§ **The task**:
Check every line below for the string "冀东装备". Copy the ones that have it.

#### Study material

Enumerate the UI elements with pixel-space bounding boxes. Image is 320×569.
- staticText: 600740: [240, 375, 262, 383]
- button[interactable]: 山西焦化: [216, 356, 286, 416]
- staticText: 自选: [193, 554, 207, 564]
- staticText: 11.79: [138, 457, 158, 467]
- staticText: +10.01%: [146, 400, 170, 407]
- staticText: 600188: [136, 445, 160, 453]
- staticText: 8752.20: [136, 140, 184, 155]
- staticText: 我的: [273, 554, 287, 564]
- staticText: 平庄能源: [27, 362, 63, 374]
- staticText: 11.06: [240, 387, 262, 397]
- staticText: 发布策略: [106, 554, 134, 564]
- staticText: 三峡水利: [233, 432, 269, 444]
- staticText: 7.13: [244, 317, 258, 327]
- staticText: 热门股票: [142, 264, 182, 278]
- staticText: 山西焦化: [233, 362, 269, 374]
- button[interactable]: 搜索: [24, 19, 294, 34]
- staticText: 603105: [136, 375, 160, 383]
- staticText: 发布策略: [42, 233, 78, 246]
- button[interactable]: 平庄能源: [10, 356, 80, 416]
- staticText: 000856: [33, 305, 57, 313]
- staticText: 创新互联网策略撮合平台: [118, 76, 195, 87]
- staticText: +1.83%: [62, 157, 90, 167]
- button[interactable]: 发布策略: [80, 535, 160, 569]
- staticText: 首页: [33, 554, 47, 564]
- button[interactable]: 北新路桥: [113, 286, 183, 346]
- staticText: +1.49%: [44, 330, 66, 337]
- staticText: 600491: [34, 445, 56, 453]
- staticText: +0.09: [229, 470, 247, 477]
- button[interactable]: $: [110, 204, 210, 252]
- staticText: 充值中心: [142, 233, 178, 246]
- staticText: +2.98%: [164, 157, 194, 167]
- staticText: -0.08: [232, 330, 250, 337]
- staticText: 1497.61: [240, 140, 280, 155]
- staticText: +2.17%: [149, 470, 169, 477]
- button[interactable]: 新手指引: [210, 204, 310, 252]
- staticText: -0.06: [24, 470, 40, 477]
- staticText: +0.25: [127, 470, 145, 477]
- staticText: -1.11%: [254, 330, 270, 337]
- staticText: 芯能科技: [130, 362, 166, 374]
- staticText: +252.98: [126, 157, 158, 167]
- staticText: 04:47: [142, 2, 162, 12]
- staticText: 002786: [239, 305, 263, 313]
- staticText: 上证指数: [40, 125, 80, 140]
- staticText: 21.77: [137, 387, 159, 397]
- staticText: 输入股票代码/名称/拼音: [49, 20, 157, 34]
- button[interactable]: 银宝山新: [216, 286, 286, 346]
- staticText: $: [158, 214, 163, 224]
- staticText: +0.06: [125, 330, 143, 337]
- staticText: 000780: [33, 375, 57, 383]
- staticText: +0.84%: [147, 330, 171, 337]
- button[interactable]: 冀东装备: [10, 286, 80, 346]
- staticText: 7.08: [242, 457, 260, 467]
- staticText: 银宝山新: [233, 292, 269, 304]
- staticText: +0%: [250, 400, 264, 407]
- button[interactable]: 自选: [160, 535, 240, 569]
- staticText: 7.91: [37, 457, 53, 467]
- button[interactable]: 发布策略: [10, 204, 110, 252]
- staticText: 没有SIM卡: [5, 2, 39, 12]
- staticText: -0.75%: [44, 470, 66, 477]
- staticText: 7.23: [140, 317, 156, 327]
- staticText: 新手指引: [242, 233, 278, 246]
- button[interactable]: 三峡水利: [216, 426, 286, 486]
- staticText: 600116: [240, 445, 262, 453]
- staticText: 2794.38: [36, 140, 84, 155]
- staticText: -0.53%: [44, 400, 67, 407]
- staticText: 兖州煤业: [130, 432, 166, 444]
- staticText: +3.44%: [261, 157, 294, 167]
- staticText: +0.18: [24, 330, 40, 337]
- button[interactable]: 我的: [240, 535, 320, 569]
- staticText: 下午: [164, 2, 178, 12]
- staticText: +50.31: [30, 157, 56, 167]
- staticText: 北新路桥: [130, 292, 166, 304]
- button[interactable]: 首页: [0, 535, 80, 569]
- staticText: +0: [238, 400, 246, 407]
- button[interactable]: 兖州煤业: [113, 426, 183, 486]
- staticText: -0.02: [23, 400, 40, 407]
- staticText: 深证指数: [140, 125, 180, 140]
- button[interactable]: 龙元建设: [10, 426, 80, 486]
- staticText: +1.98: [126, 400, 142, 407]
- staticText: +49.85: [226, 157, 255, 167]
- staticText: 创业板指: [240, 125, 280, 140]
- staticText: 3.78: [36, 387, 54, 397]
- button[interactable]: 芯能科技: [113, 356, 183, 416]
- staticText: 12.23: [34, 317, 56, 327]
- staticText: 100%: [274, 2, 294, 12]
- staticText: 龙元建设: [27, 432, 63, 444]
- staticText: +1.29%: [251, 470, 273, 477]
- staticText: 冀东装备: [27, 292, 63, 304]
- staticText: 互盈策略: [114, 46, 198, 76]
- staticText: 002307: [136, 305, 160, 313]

########

§ **Result for this task**:
- button[interactable]: 冀东装备: [10, 286, 80, 346]
- staticText: 冀东装备: [27, 292, 63, 304]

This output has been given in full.